→ How to complete this task
All records below are to be set down precisely as written, excluding pictures.

→ Records shown
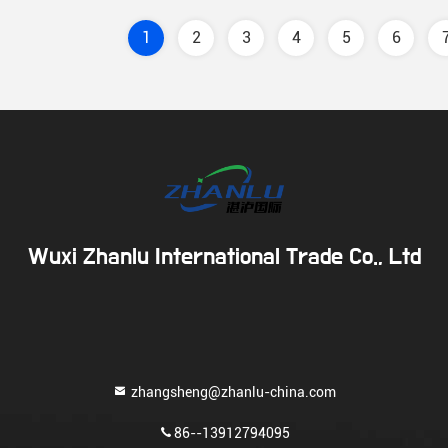
1
2
3
4
5
6
Wuxi Zhanlu International Trade Co., Ltd
zhangsheng@zhanlu-china.com
86--13912794095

→ Solution to the problem
1
2
3
4
5
6
Wuxi Zhanlu International Trade Co., Ltd
zhangsheng@zhanlu-china.com
86--13912794095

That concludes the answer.